Start of Records for this exercise

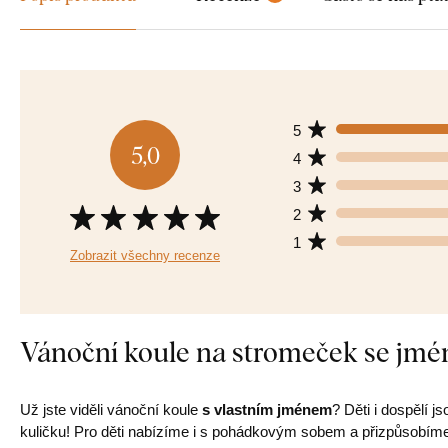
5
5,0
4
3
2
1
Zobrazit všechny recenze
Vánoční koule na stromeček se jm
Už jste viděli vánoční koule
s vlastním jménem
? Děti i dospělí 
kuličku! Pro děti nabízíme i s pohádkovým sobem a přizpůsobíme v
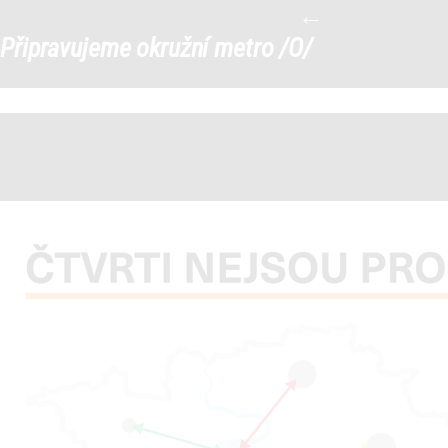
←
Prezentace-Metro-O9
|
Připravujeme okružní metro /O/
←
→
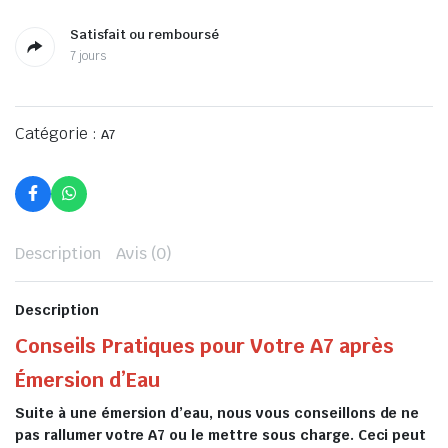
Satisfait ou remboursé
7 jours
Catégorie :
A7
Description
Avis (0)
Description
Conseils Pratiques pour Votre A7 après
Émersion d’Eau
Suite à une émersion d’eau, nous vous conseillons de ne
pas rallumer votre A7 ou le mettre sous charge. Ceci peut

End of Records for this exercise
Start of Records for this exercise

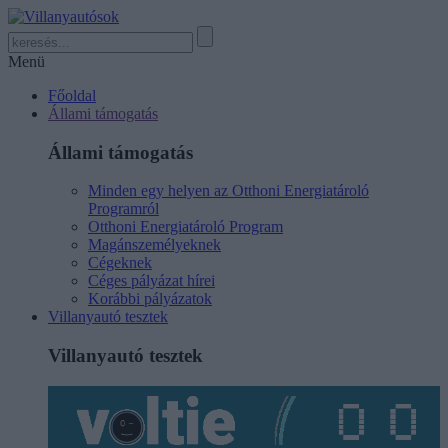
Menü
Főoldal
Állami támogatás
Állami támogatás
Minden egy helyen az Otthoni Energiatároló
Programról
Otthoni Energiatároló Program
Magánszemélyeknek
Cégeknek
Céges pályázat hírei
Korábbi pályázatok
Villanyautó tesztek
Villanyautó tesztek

End of Records for this exercise

## Required work
Go to the line above that has "kuličku! Pro děti" and copy exactly from there down to the line that has "pas rallumer votre", both included. Leave the pictures out.

## Output for this exercise
kuličku! Pro děti nabízíme i s pohádkovým sobem a přizpůsobíme v
←
Prezentace-Metro-O9
|
Připravujeme okružní metro /O/
←
→
Satisfait ou remboursé
7 jours
Catégorie :
A7
Description
Avis (0)
Description
Conseils Pratiques pour Votre A7 après
Émersion d’Eau
Suite à une émersion d’eau, nous vous conseillons de ne
pas rallumer votre A7 ou le mettre sous charge. Ceci peut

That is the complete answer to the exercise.